Assignment: Search the entries for the word "Средства". Copy every line that holds it.

·····

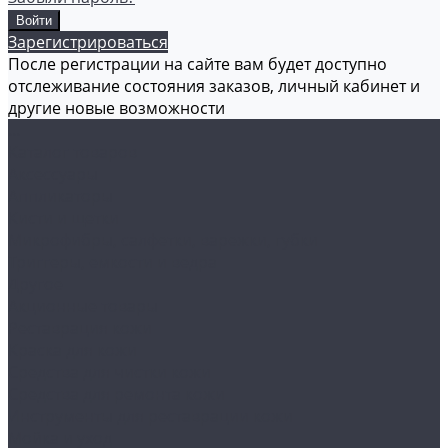
Зарегистрироваться
После регистрации на сайте вам будет доступно
отслеживание состояния заказов, личный кабинет и
другие новые возможности
...
Каталог товаров
Аксессуары
Аппликаторы
Кисти и щетки
Микрофибры, салфетки, варежки, губки
Триггеры, емкости и ведра
Другое
Акционные товары
Реставрация кожи
Краска для кожи
Средства для чистки кожи
Средства для ремонта кожи
Инструменты для реставрации кожи
Мойка и уход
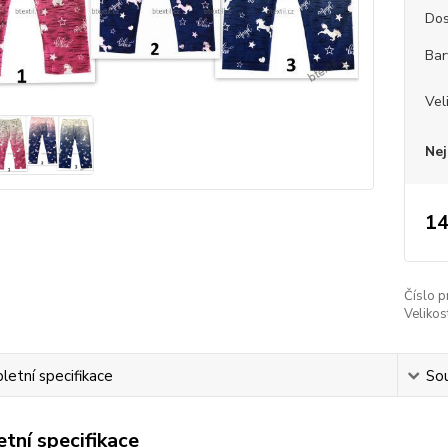
Dos
Bar
Vel
Nej
14
Číslo p
Velikos
etní specifikace
Sou
tní specifikace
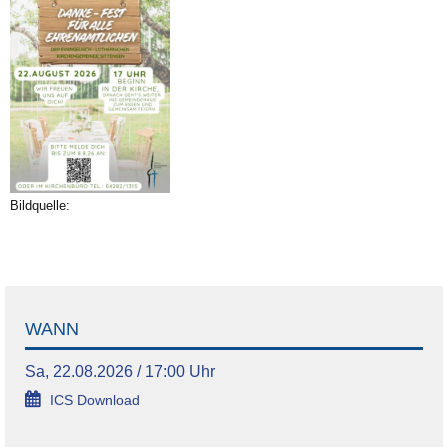
Bildquelle:
WANN
Sa, 22.08.2026 / 17:00 Uhr
ICS Download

·····

Response for this exercise:
Средства для чистки кожи
Средства для ремонта кожи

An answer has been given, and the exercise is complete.